These women give everyone hope that forgoing all that we’ve been taught and following ourselves to the ends of our journey is all that we can do to ensure our own happiness.

How ‘Women of Color in Solidarity’ is starting a global movement

When Cheyenne and Florcy first met as students at Clark University, they would’ve never been able to tell you that one day they’d start something that would become a global movement for many young women just like themselves.

But after linking through ALANA, an organization that helps sculpt an easier path for first-generation students of color by providing them a safe space on campus, they found their calling and did just that.

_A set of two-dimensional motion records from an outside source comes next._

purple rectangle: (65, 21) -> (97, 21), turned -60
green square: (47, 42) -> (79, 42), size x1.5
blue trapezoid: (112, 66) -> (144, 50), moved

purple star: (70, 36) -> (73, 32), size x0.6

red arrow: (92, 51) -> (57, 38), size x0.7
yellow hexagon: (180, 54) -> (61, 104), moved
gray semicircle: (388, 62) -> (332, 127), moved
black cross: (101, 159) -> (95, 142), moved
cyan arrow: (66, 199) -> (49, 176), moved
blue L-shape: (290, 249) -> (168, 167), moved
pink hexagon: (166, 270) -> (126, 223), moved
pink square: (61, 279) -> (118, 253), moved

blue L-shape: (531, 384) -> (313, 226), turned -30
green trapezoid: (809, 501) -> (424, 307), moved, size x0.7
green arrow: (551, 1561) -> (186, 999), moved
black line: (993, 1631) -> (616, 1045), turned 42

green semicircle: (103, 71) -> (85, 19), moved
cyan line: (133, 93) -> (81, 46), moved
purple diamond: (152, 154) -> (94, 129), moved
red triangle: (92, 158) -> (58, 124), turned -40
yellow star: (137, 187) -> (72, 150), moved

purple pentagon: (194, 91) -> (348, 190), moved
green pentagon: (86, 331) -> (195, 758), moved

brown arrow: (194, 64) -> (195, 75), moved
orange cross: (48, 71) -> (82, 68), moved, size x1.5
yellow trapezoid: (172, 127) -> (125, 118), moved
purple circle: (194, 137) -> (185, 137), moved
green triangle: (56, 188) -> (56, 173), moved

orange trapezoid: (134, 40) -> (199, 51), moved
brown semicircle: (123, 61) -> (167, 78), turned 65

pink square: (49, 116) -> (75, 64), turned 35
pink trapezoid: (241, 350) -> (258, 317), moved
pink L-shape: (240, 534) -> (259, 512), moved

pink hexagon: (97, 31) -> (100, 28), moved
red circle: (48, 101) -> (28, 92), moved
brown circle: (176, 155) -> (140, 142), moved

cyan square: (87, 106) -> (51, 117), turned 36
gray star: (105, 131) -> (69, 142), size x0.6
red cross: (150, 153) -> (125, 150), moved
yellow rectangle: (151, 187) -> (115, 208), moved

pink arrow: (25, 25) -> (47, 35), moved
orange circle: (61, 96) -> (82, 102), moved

With a common interest in community activism and a goal to educate on the issues that women of color go through, they started the group WOCIS, which provides a space for individuals just like them to find solace with each other.


Kulture Hub had the chance to catch up with the co-founders on their current successes with the organization, the expansive network that connects POC to communities across the globe, and their annual conference coming up this weekend.

Florcy cites the experience that propelled their institution into full gear. Shortly after the murder of Michael Brown in 2014, a march was held outside the university, located in the southside of Worchester, Massachusetts.

Participating in the march, both girls noted the separation between the white students and students of color. Florcy shares that their peers in the crowd and anyone attending  would notice the same thing saying,

“Most POC were in the back, dragging on the march, not really wanting to be there. Meanwhile, for the white population, it seemed more like an opportunity to miss class.”

Taking matters into her own hands, Florcy then led the march over onto Main Street of the neighborhood. Cheyenne stepped in, grabbed the mic and called all women of color out to link up for a meeting that focused less on the white population. According to Florcy, over 80 women showed up.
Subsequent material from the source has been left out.